The Fossil Record and Evolution


Maybe to cut off a long and pointless discussion: Is your claim that it is hypothetically possible for the same trait to evolve twice, much as it is hypothetically possible to have a true coin come up heads a million times in a row?

And, @Rich_Hampton, is your claim similar: That it is possible theoretically, but also practically impossible in the same sense that a coin coming up heads a million times in a row is practically impossible?

1 Like

Yes. How many bases do you think comprise the fish fin or dolphin flipper?

1 Like

Precisely, though I used the monkeys typing Shakespeare metaphor previously.


yes and no. yes- its possible and no- its not so improbable.

probably a lot but if you agree that the same 10 bases can evolve twice where you put the limit for evolution? 20 bases? 30? there is no such limit and thus there is no real limitation to evolve a fish fin twice.

1 Like


Ah very good.

So, then, I presume you also think it is “not so improbable” that a bunch of chemicals could have just smacked together by chance to form a living cell and there is no need to presume that an intelligent agent or god would be needed to make this happen, correct?
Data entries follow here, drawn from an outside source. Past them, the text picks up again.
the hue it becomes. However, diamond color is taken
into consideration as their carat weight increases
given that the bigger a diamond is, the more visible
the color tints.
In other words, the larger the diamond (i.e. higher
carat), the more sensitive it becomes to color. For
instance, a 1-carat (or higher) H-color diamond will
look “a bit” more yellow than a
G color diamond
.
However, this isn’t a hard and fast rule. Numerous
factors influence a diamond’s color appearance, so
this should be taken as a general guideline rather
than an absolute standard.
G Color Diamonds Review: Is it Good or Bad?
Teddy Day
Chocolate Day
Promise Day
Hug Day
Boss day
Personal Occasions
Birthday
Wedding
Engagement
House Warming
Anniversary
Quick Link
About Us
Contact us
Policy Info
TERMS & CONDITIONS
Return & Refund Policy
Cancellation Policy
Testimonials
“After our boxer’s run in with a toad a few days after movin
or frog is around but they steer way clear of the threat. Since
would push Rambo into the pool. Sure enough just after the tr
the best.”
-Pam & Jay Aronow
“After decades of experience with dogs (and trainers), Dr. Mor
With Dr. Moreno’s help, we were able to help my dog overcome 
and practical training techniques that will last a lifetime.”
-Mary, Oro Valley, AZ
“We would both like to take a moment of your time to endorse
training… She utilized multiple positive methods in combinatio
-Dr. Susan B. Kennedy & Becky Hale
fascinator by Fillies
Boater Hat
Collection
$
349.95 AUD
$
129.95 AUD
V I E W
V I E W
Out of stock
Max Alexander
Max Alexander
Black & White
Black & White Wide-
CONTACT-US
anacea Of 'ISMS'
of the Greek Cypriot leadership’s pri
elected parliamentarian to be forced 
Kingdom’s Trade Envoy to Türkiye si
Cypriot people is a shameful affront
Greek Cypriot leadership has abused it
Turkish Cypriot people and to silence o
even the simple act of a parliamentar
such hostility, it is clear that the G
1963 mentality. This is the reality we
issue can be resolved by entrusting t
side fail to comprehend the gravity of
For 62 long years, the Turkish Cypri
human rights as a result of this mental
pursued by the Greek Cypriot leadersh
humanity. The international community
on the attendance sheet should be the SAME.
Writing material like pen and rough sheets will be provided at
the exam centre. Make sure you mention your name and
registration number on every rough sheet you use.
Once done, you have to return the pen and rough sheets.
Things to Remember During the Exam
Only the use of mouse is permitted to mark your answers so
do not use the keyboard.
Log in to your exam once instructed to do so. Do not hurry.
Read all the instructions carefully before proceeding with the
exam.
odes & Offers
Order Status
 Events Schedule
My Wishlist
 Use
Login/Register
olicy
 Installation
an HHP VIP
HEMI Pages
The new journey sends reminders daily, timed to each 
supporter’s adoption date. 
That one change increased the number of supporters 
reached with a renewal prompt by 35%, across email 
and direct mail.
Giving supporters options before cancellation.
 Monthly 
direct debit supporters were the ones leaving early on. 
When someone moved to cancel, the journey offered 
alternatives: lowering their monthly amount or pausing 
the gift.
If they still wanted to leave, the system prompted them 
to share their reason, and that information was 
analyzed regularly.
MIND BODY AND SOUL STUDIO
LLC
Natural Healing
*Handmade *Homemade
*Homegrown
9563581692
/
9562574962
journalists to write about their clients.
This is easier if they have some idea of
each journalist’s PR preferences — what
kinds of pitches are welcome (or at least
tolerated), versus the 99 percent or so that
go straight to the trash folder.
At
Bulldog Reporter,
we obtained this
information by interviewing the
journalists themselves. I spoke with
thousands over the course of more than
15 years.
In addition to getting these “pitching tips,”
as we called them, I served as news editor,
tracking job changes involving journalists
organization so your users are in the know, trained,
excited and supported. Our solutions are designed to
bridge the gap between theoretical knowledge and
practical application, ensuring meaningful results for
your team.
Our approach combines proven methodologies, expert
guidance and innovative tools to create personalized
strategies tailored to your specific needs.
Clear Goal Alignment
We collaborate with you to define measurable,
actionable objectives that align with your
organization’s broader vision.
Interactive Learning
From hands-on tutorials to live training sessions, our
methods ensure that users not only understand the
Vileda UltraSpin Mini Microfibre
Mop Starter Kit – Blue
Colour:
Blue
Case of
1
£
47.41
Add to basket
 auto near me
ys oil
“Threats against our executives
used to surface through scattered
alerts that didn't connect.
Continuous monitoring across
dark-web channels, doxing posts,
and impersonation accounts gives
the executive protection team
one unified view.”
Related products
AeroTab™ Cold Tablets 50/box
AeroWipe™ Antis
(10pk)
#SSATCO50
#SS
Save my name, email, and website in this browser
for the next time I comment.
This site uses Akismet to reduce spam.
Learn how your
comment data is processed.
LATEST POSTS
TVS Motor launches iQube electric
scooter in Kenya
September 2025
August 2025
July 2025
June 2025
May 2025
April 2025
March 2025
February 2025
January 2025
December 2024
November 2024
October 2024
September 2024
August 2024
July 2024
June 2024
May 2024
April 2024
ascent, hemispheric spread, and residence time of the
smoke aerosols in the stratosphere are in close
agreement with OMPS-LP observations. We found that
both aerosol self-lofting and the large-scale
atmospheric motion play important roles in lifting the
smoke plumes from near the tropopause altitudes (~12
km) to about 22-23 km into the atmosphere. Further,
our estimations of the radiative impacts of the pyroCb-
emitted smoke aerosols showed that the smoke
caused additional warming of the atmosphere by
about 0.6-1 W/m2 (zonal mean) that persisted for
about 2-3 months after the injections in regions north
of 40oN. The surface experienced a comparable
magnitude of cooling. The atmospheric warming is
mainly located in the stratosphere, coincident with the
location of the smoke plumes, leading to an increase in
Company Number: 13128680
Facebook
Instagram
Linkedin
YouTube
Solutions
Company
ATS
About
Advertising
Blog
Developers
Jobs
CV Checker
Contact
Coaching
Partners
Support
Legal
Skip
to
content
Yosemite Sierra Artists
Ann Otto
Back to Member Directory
If not, then you also need to specify exactly how you determined where to draw the line to determine that a fin evolving twice is plausible, but a cell popping into existence from chemicals smacking together is not.

1 Like

The limit will show itself in the real world. Look at the current lifeforms and find identically genetic traits that have evolved in different lineages.

1 Like

when i said that its not so imrobable i refer to evolution theory. so according to evolution it will not be so improbable to evolve a fish fin twice.

so again we are going back to the assumption that evolution is true. by that logic i can say that since special creation is true then all fins were designed by convergent design and thus arent the result of common descent. see the problem? this is why i asked for a real calculation and not just assumption. and there is no such calculation.

1 Like

Please answer my question, or just admit you are not able to answer my question and, therefore, your entire line of argument here is invalid.

Thanks in advance.

1 Like

That is a real calculation. It’s the same method used to determine the likelihood of a hurricane, earthquake, etc, for a particular locale in a given year.

It also doesn’t claim what produces the effect, only the frequency with which it appears. You could use the same calculation to determine how frequently the intelligent designers apply the same genetically identical design to a second lineage.

1 Like

as for you question: no, i dont think that its likely to evolve a cell from a bunch of chemicals.

base on what? base on the assumption that evolution happened. by the way we can also explain it by convergent loss. so again we can see that evolution can explain any finding.

Read this again.

again: no calculation.

You have not answered my question. I will repeat it here, to refresh your memory and save you the trouble of having to scroll up to find it.

Number of events / time period

So take the number of genetically identical traits and divide that by the number of years. Just for fun you can do this for the last millennium, century, decade or year. All you need to do is supply the numerator. Go ahead, try it.

1 Like

your question assuming something that i dont believe. so i cant realy answer something that i dont believe anyway.

easy: since all fish were created at once, and say that there are about 300 different groups (kinds) of fish. my calculation give us about 300 convergent events per day. see the problem with your calculation? it depend on the assumption that evolution is true and thus its not realy a calculation but an assumption.

If all fish were created at once, why do they show up at such different points in the fossil record?


its actually was a theoretical assumption (i dont have a problem with different groups designed in different times) to show why Rich claim is base on assumption and not a calculation. if you can answer that question it will be interesting to see your calculation. although i dont think that such a clculation exist.

What makes you think there are different groups (“kinds”) at all?

The argument was about genetically identical traits appearing outside of lineages. Your example was the fish fin appearing on the dolphin and penguin. That’s the number of events that is supposed to appear in the numerator. You can use this simply approach to calculate the average occurrence of earthquake or hurricanes for a given locale.

Come on, your not even trying.


the clear difference between many groups like mammals and reptiles for instance

i dont think so. you assume that evolution is true. its not realy a calculation. as i said already several times.